■ DATA TO PROCESS

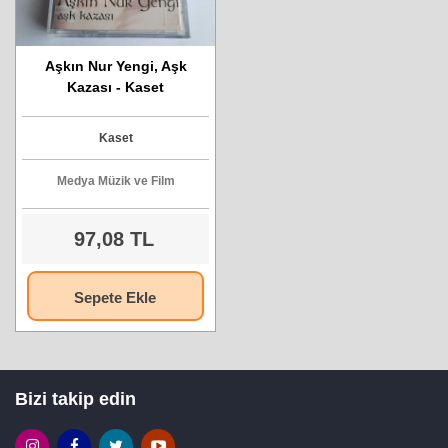
Aşkın Nur Yengi, Aşk
Kazası - Kaset
Kaset
Medya Müzik ve Film
97,08 TL
Sepete Ekle
Bizi takip edin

■ PROBLEM STATEMENT
Print out all the material above exactly as it appears, omitting the images.

■ FINISHED TASK
Aşkın Nur Yengi, Aşk
Kazası - Kaset
Kaset
Medya Müzik ve Film
97,08 TL
Sepete Ekle
Bizi takip edin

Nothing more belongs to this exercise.